▸ Problem
Among the lines of the data, copy those that hold "Account".

Segment Start: Material supplied

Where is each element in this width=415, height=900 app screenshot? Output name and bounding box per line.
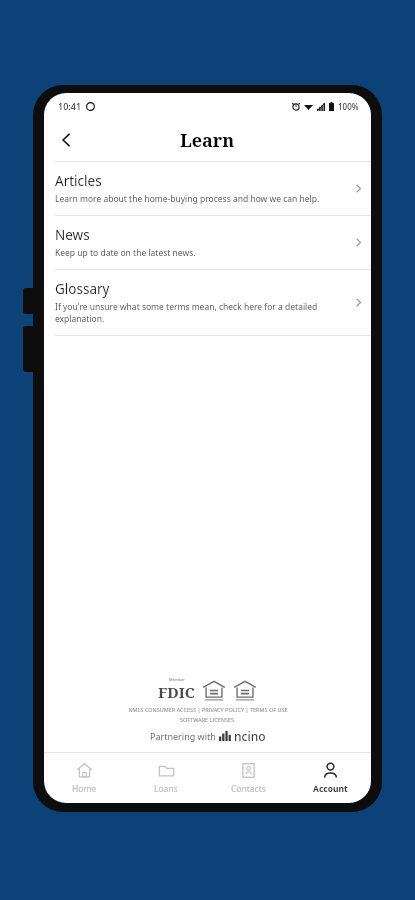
staticText: FDIC <box>158 682 195 702</box>
button[interactable]: News <box>44 216 371 269</box>
staticText: Learn more about the home-buying process… <box>55 193 320 205</box>
staticText: Learn <box>180 128 235 153</box>
staticText: Home <box>72 783 97 795</box>
button[interactable]: Home <box>44 753 125 803</box>
staticText: Account <box>313 783 348 795</box>
button[interactable]: Loans <box>125 753 207 803</box>
staticText: 10:41 <box>58 100 82 112</box>
staticText: If you're unsure what some terms mean, c… <box>55 301 346 325</box>
button[interactable]: Account <box>289 753 371 803</box>
staticText: ncino <box>234 728 266 744</box>
staticText: Glossary <box>55 280 110 298</box>
staticText: Member <box>169 677 185 682</box>
staticText: Partnering with <box>150 730 219 742</box>
staticText: NMLS CONSUMER ACCESS | PRIVACY POLICY | … <box>128 706 288 713</box>
staticText: Loans <box>154 783 178 795</box>
button[interactable]: Articles <box>44 162 371 215</box>
button[interactable]: SOFTWARE LICENSES <box>180 716 235 723</box>
button[interactable]: Back <box>50 123 84 157</box>
staticText: News <box>55 226 90 244</box>
staticText: Contacts <box>231 783 266 795</box>
button[interactable]: Contacts <box>207 753 289 803</box>
staticText: Keep up to date on the latest news. <box>55 247 196 259</box>
button[interactable]: Glossary <box>44 270 371 335</box>
staticText: Articles <box>55 172 102 190</box>
staticText: 100% <box>338 101 359 112</box>
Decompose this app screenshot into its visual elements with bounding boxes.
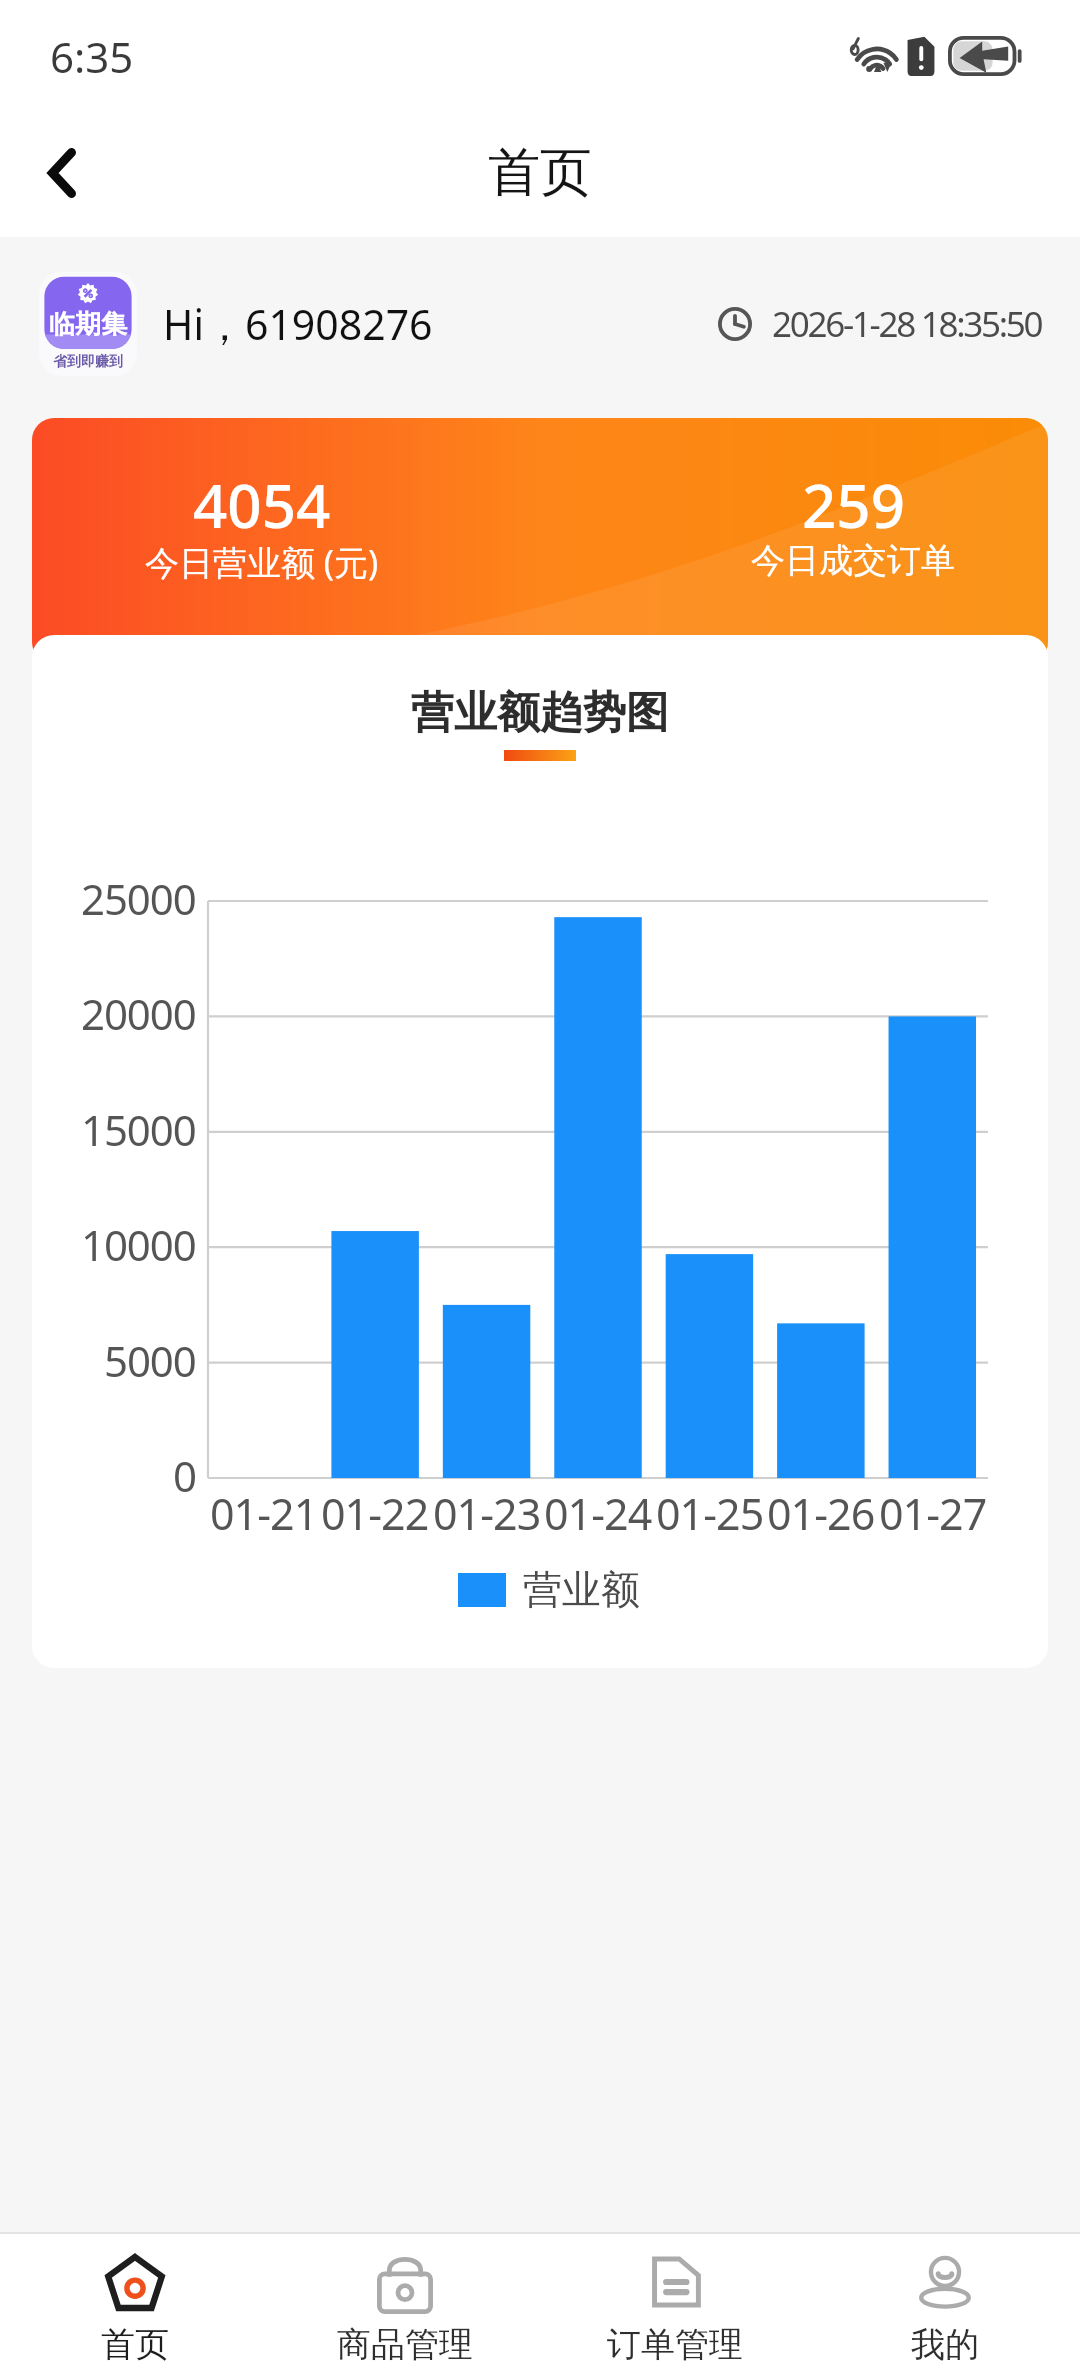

Segment End: Material supplied

▸ Answer box
staticText: Account <box>313 783 348 795</box>
button[interactable]: Account <box>289 753 371 803</box>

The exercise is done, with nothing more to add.